Having a reliable and easy to use locator device will also help close the deal. Being able to mark the path of the pipe and walk the customer along the path of the replacement or re-lining job is a powerful selling tool.
One word of advice to contractors treading this route: Jetters.
If you don’t jet the drain first, you won’t be able to see the cracks and fissures that allow infiltration and leakage. In today’s world, with today’s diet, so many commercial and residential drains are caked with grease and muck making inspection is next to impossible. One pass with a high pressure water device changes everything. Suddenly, the interior of the pipe looks brand new, and cracks and illegal connections become obvious…both to you and the customer.
If pipe replacement or re-lining is outside of your current skill set, perhaps a strategic alliance with the appropriate contractor may prove to be mutually profitable. Make a new friend and help to save the environment.

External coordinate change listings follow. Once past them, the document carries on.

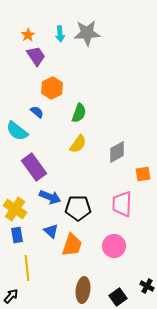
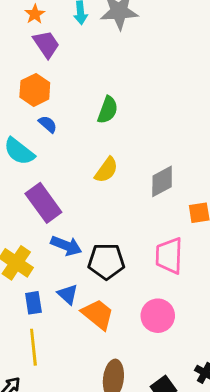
orange hexagon: (52, 88) -> (35, 90), moved
green semicircle: (79, 113) -> (108, 110), moved
blue rectangle: (17, 235) -> (33, 303), moved
orange trapezoid: (72, 245) -> (98, 314), turned -70

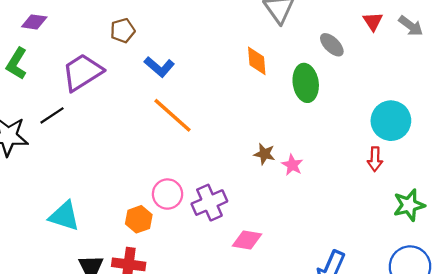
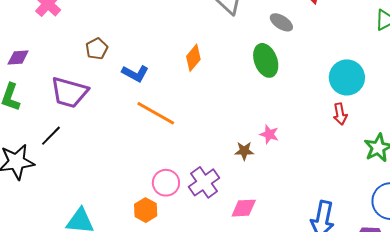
orange diamond: (257, 61) -> (193, 58), moved, turned 56
purple trapezoid: (82, 72) -> (69, 92), turned -120
brown star: (264, 154) -> (244, 151), moved

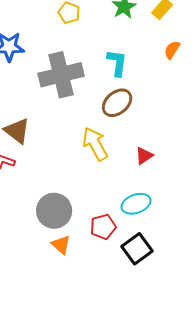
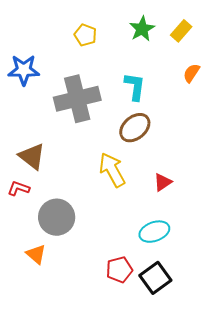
gray circle: (54, 211) -> (57, 217), moved
red pentagon: (103, 227) -> (119, 270), moved
orange triangle: (61, 245) -> (36, 254), moved

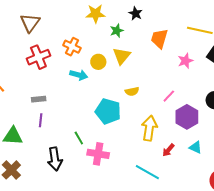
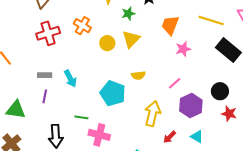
pink star: (185, 61) -> (183, 49), moved
cyan arrow: (79, 75) -> (70, 79), moved, turned 42
green line: (79, 138) -> (81, 117), turned -56

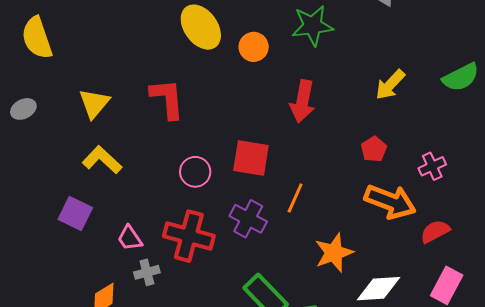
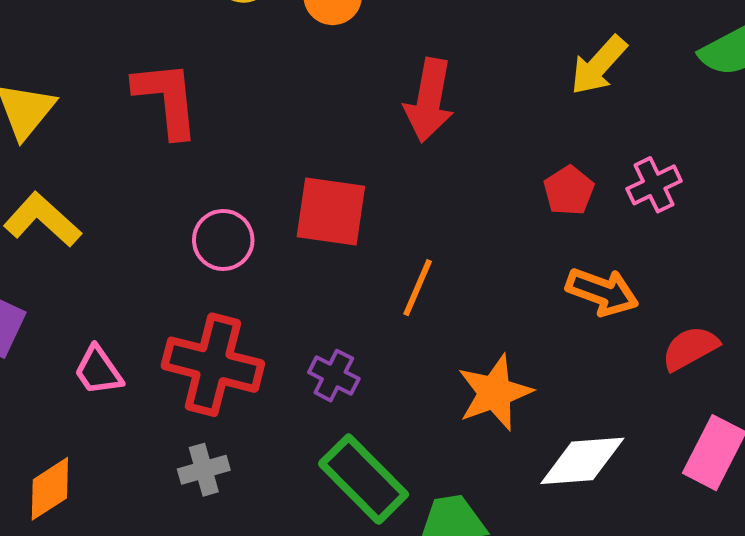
pink cross: (432, 166) -> (654, 185), moved
orange arrow: (390, 202) -> (602, 292), size x0.7
purple cross: (248, 219) -> (334, 376), moved, size x0.7
gray cross: (147, 272) -> (204, 470), moved

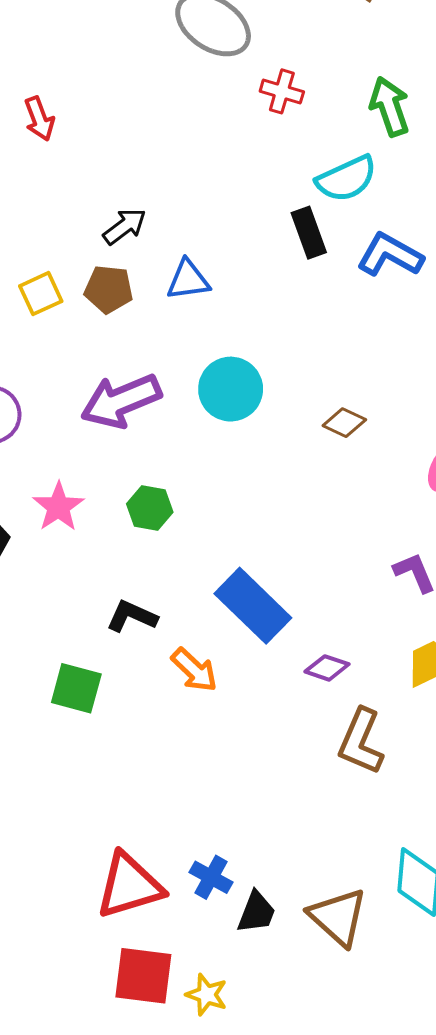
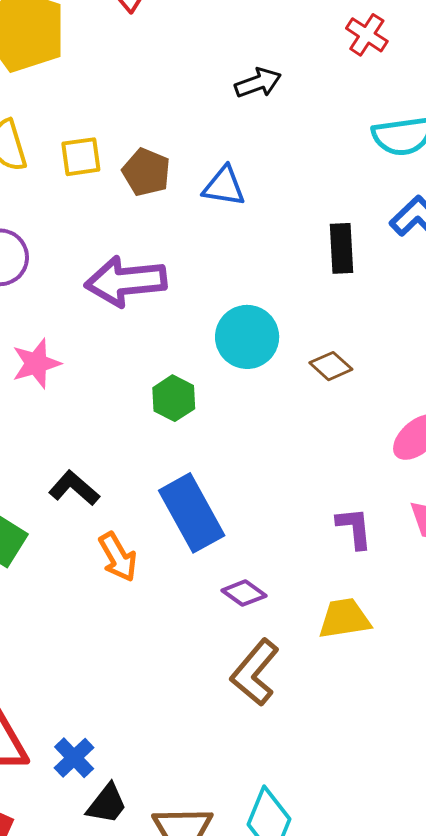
black arrow: (125, 226) -> (258, 83), moved
black rectangle: (309, 233) -> (341, 248), moved
cyan circle: (231, 389) -> (247, 337), moved
green hexagon: (150, 508) -> (174, 398), moved

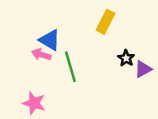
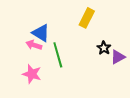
pink star: (34, 103) -> (32, 74), moved

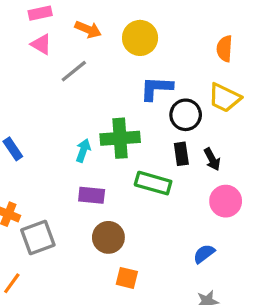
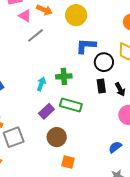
pink triangle: (41, 44) -> (25, 16), moved
green cross: (120, 138) -> (64, 76), size x0.7
green rectangle: (153, 183) -> (71, 105), moved
purple rectangle: (92, 195) -> (46, 111), turned -49

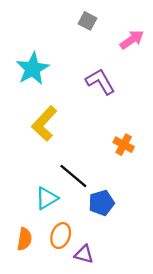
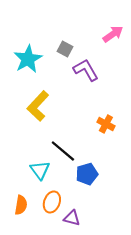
gray square: (87, 21) -> (65, 49), moved
cyan triangle: (47, 198) -> (40, 170), turned -35

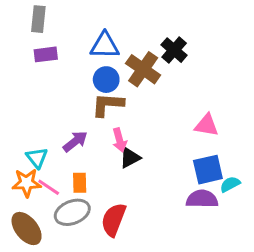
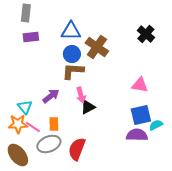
black cross: (174, 50) -> (146, 34), moved

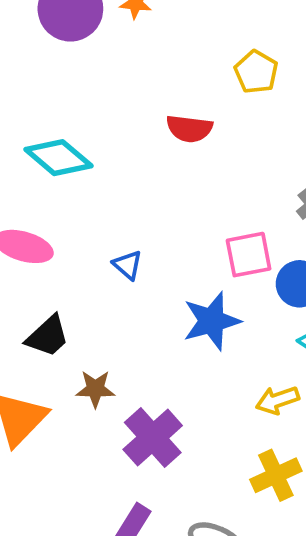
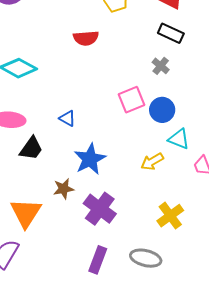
blue star: (212, 321) -> (90, 159), moved
black trapezoid: (48, 336) -> (31, 149), moved
yellow arrow: (277, 400) -> (152, 162), moved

And a final word about following the EPA’s mandate of replacing or re-lining every leaky pipe; it is a call to action not a license to steal. Do the right thing while keeping the big picture in sight. In a time of infrastructure replacement, opportunities abound. Every major metropolitan area in the U.S. will see billions of dollars spent in lateral replacement and re-lining jobs over the next 10 years. That’s “billion” with a “B.”
Invest in a good pipe inspection-location system, a good jetter and join the fun.